The road was surprisingly good up until Malalaua and then it took a turn for the worst. Between construction and mud, deep rivets and potholes, it took us almost three hours to get through the last 100km to Kerema, which explains why it feels like one of the most remote places in the country. But we managed to get through and were greeted by the beautiful ocean stretching out across the Gulf shoreline.
Kerema is an interesting little town with a lot of charm. It has a small airport and a run-down hospital, a few guesthouses that seldom have running water, a radio station, a sports field, and an excellent market that leads to the shore. We stayed in the Catholic Guesthouse that offered simple rooms, a much-needed fan, and a gorgeous sunset view of the bay.
Early the next morning we made our way down to the black shore of Kerema and piled into a small banana boat to start exploring. One of the lines in Robert’s song is about where the ocean meets the river, and under the steady hand of our skipper, we were expertly guided through the surging waves of the ocean to this particular spot.
We then took the banana boat down the mangrove lined river, following its turns and curves. We stopped in what seemed like the middle of no-where and walked across a bridge made of poles to reach the land. Here we were introduced to a man who owned a pineapple farm and a chicken business. He told us how he encouraged landowners to use their land sustainably and not sell their trees to the loggers encroaching in the area. They treated us with gifts of pineapples and coconuts, sticks of prawn sago and a live chicken to accompany us on the boat ride home.
After two nights in Kerema we continued our road trip to Iokea village, Robert’s birthplace and traditional home. We pulled off the main road and stumbled our way down a dirt track that seemed to take forever, and finally reached the plateau that leads to the shore.
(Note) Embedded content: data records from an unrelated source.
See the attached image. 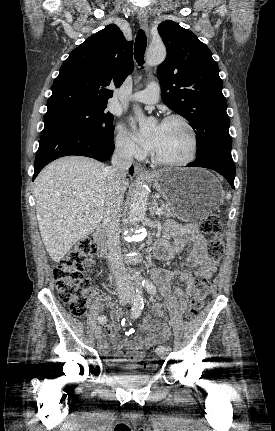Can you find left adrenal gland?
<instances>
[{
  "instance_id": "a2214340",
  "label": "left adrenal gland",
  "mask_w": 275,
  "mask_h": 431,
  "mask_svg": "<svg viewBox=\"0 0 275 431\" xmlns=\"http://www.w3.org/2000/svg\"><path fill=\"white\" fill-rule=\"evenodd\" d=\"M156 196H154L151 207H150V215L153 217L155 216V211L158 208V203L156 201Z\"/></svg>"
}]
</instances>
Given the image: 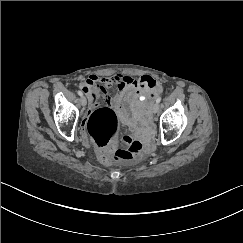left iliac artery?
I'll return each mask as SVG.
<instances>
[{"instance_id": "44dca946", "label": "left iliac artery", "mask_w": 243, "mask_h": 243, "mask_svg": "<svg viewBox=\"0 0 243 243\" xmlns=\"http://www.w3.org/2000/svg\"><path fill=\"white\" fill-rule=\"evenodd\" d=\"M160 101H161V97H158L156 103H160Z\"/></svg>"}]
</instances>
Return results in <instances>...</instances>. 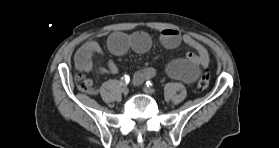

We were welcomed into the village with open arms. Children embraced us with hugs and smiles, beautiful woven hats and fans made in the traditional Gulf fashion, and cups of lemonade made fresh from the trees growing in the back. The poles of the stilted houses were decorated with bright flowers and we were overwhelmed and humbled by the hospitality shown to us.
We spent the day exploring the village, meeting Robert’s friends and family, and walking along the sandy paths. We had a barbeque on the beach and swam in the warm ocean water with all the children that came to join us. We stayed to watch the gorgeous sunset and leapt into the crimson sky to take silly photos.
That night we got a true sense of life in the village. With no modern services available, we collected water in a bucket from the well and washed behind the corrugated iron walls of a simple, open-aired ‘bathroom’. One of the children stood to the side and held a torch for us to have light. We drank sweet tea made on a wood fire and ate biscuits, telling stories under the stilted house long into the star-filled night, and slept on a mat on the floor.
In the morning we were given a lesson on how to make coconut sago and enjoyed a cheerful and typical breakfast with the family. After a final walk through the village and more time with family and friends, we bid our farewell and started the journey home.
The road home always seems longer and we arrived back in Port Moresby in the late afternoon. We dropped off our fellow adventurers and returned to our apartment on Ela Beach, grateful for the modern conveniences that we so easily take for granted. As we looked across the bay that evening and laughed at all the stories of the trip, Robert’s songs came alive through our memories. We were no longer strangers to the beautiful Gulf Province, we were part of it, and this remarkable experience was a new song waiting to be written.